GSLBiotech / mafft

Align multiple amino acid or nucleotide sequences.
Other
45 stars 7 forks source link

Mafft trimming species names #3

Open sevance opened 3 years ago

sevance commented 3 years ago

Hello!

MAFFT has been super helpful in my phylogenomics work - thanks for such a great tool!

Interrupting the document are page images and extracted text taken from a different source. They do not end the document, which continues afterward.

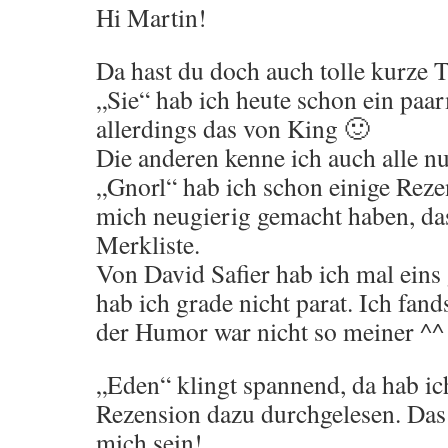
Hi Martin!
Da hast du doch auch tolle kurze T
„Sie“ hab ich heute schon ein paa
allerdings das von King 🙂
Die anderen kenne ich auch alle n
„Gnorl“ hab ich schon einige Reze
mich neugierig gemacht haben, da
Merkliste.
Von David Safier hab ich mal eins
hab ich grade nicht parat. Ich fand
der Humor war nicht so meiner ^^
„Eden“ klingt spannend, da hab ic
Rezension dazu durchgelesen. Das
mich sein!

I am having issues with MAFFT automatically trimming all my branch names. I am running an MSA on multiple reference genomes as well as my own MAGs each of these have names >10 characters in the format "Genus species". In the MAFFT output they are all trimmed down to 10 characters and then when I build the tree I can't tell the differences between species in the same genus. MAFFT output looks like this:

Cyanobacte NQVVYLGTGR RKASVARVR- ---------- ---LVP-GTG AVKVNNREGS Cyanobacte DKVVYLGTGR RKASIARVR- ---------- ---LVP-GSG AVTVNGKDAV Cyanobacte QRAVYWGTGR RKTAVARVR- ---------- ---LVP-GTG KLIINDRPGD Cyanobacte QRAVYWGTGR RKTAVARVR- ---------- ---LVP-GTG KIIINDRPGD

Am I missing some argument to pass in to avoid this trimming? Thanks for your help!

kakatoh commented 2 years ago

To use longer name in the clustal format, try

mafft --clustalout --namelength 50 x > y

Also note that only the first word is used as sequence name in the --clustalout option. To use two or more words, please replace space ' ' with '_' or another character in sequence name.